100%es Downvote für Eclipse.  Ich bin gezwungen diesen Mist in der Firma zu benutzen (zum Glück wollen wir aber bald auf IntelliJ umsteigen), privat würde ich dem Ding keinen Meter weit trauen. Ich habe noch nie eine so überladene, instabile und performance-fressende Entwicklungsumgebung gesehen. Das interessante daran ist, dass Eclipse früher meine erste Wahl gewesen wäre. Allerdings wurde es mit jedem Update langsamer und instabiler. Von der unübersichtlichen Oberfläche will ich gar nicht erst reden. Es gibt viele großartige Alternativen, ich kann IntelliJ empfehlen, NetBeans soll aber auch top sein.

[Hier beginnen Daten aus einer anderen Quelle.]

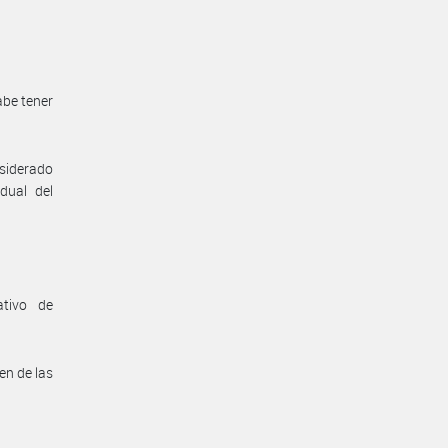
abe tener
nsiderado
dual del
ativo de
en de las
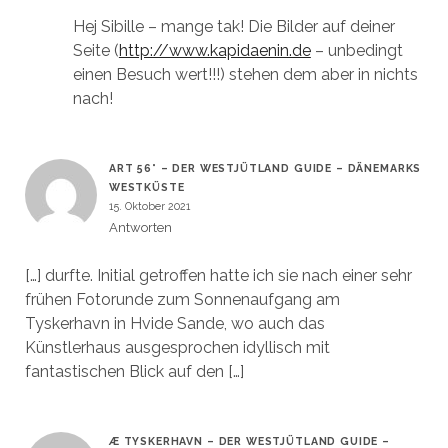
Hej Sibille – mange tak! Die Bilder auf deiner
Seite (
http://www.kapidaenin.de
– unbedingt
einen Besuch wert!!!) stehen dem aber in nichts
nach!
ART 56° – DER WESTJÜTLAND GUIDE – DÄNEMARKS
WESTKÜSTE
15. Oktober 2021
Antworten
[…] durfte. Initial getroffen hatte ich sie nach einer sehr
frühen Fotorunde zum Sonnenaufgang am
Tyskerhavn in Hvide Sande, wo auch das
Künstlerhaus ausgesprochen idyllisch mit
fantastischen Blick auf den […]
Æ TYSKERHAVN – DER WESTJÜTLAND GUIDE –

Viele teilen meine Meinung.


----------



## XPrototypeX (15. April 2015)

Das Problem ist denke ich relativ einfacher Natur bei eclipse. Die Codebase wurde von IBM irgendwann opensourced, die hatten aber nie die Absicht das eclipse so ein allrounder wird. Die Opensource community hat jetzt jahrelang daran rum gebastelt und sich einfach verzettelt. Ich hab mir mal zum Spaß angesehen wie plugins für eclipse geschrieben werden. Alleine dieses ganze Threadhandling ist der Graus. Teilweise noch sehr veralteter Code. 

Eclipse müsste imho irgendwo ein Strich ziehen und alles was alt ist wegschmeißen und neu schreiben (scheiß auf Abwärtskompatibilität), ansonsten sehe ich für die auch eher eine schwarze Zukunft gerade weil IntelliJ so gut abschneidet.


----------